Коваль пишет не только смешно и абсурдно - он пишет страшновато. Это началось еще с песен. Стоит лишь представить себе, как "Дева батьке улыбнулась / И, не раскрывая глаз, / Издалека встрепенулась, / Издалека поднялась". И почему-то очень жалко обгаженного птицами кумира. И артисту, сгоревшему, "как тоненький лист", не завидуешь.

Хотя, конечно, смешного и абсурдного тоже хватает. Вот, например, про эстонский хор: "Все эстонцы петь озябли / Босиком и налегке, / Словно аисты и цапли, / На одной стоят ноге". Или про парад: "Вот бронтозавры, заврят бронто, бронто / Вот саламандры, мандрят сала, сала / Фатер мой вернулся с фронта / Мутер с ним судьбу связала".

Чувствуется некая завороженность автора смыслом жизни. (Стоит указать на текст "Эмоции, которые вызывает Коваль".) Вздрагиваешь не только, как в песне, "ради содроганьица", но и от: "...Поговорим о Боге. / По вызову, по долгу, по тревоге!" Недоуменно читаешь про Поликарпова: был такой - не было? - хотя вот же он - "умолчания фигура"!

Недоумение сменяется торжеством. Торжеством человека над... природой? - нет! - словом? - да нет же! - над самим собой? - да! над самим собой. Ведь такая внутренняя работа - преобразовать не только диалог в двоящуюся структуру "Верлиоки-Буки", но и собственный внутренний полилог в "Поликарпова" - ведь это да!

О фольклорных ощущениях говорить не приходится: автор сам себе народная мудрость. (Ставшее уже почти крылатым: "Уходя на тот свет, не забудь выключить этот". Или: "Але! Милостыню попросите, пожалуйста!" Или: "У настоящего ящера нету будущего". Или чудесное: "Под счастливой елкой маслята в холодильнике".)

Кажется, нет такого поворота, и словесного, и сюжетного, про который Коваль бы не знал. Причем что характерно: текст упорно не желает превращаться в бессмыслицу, довольно активно демонстрируя свою структурность. Река расходится на ручейки, потом ручейки снова собираются в реку. Но когда ручейки текут по отдельности, каждый помнит про свой исток. Странно - это не то слово, потому что обозначает отступление от нормы, а у Коваля совсем не то. Да и вообще: что такое норма?

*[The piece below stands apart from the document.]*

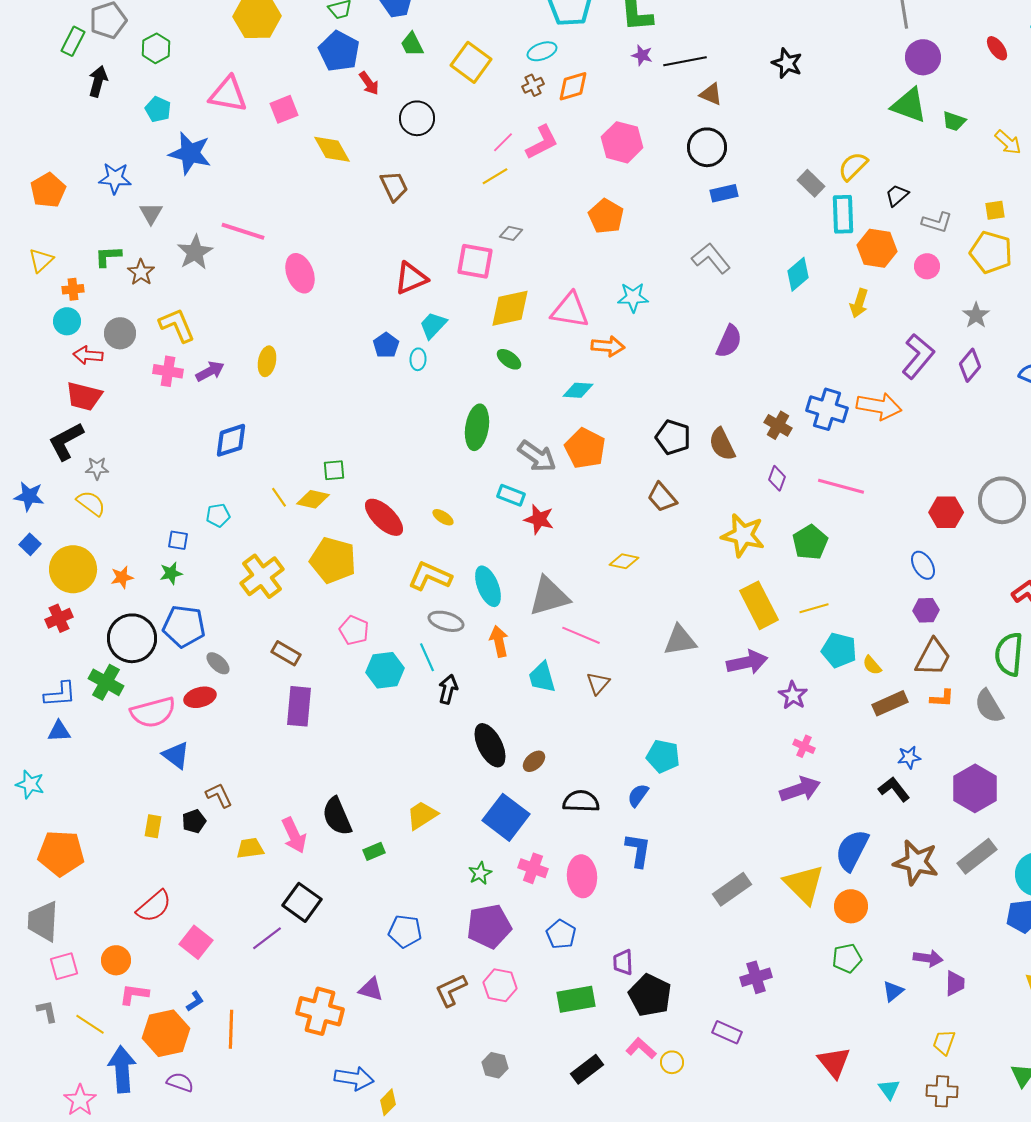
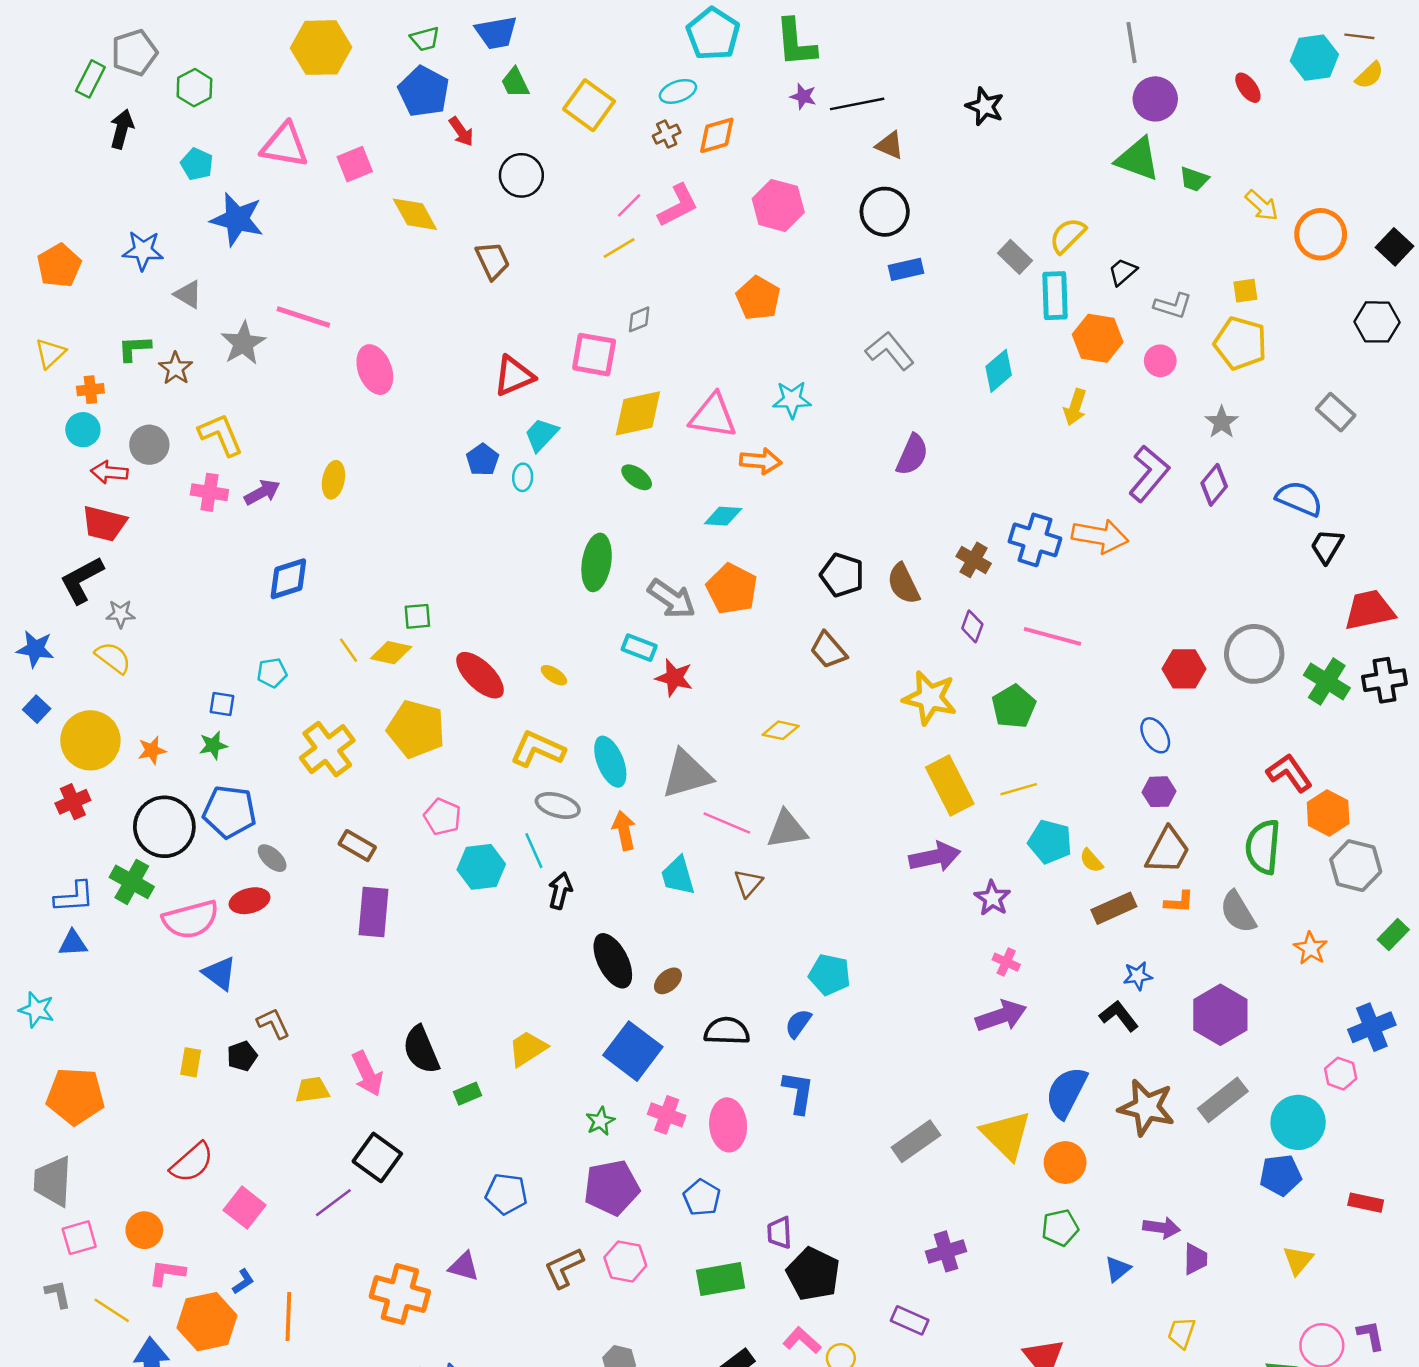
gray triangle: (151, 213) -> (188, 294), turned -30
gray diamond: (511, 233) -> (639, 319), turned -35
gray triangle: (680, 640) -> (787, 829), moved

И какая норма?

Если говорить про нормальный ритм и размер, то с этим все в порядке. Да и слова, в общем, без завихов. Вот только разве относятся они друг к другу - нет, не странно - а как-то со смешанным чувством радости и неожиданности узнавания: "А, и ты тут?!" ("Ба! Айзенберг!" - конец "Поликарпова").

И, конечно, грусть оттого, что все с клоунским носом, а я без него. Вот! Именно такое чувство: все - клоуны (clowns) - а я - нет. Но они-то считают чудаком меня, танцующего от печки. А вот у них печки нет, и это их ни капли не заботит.

Что с того, что в "Участке с Полифемом" нет Полифема? Если его нет, то откуда взять? А участок все-таки - с ним. (Хотела об эмоциях - пиши об эмоциях.) Первая эмоция - не отсутствия, а присутствия. Присутствия опять же Смысла. Именно с заглавной буквы и ребром: "Крикнул я на Господа: / "Где же ты, действительно?" (из песни про хека серебристого).

Действительно - где?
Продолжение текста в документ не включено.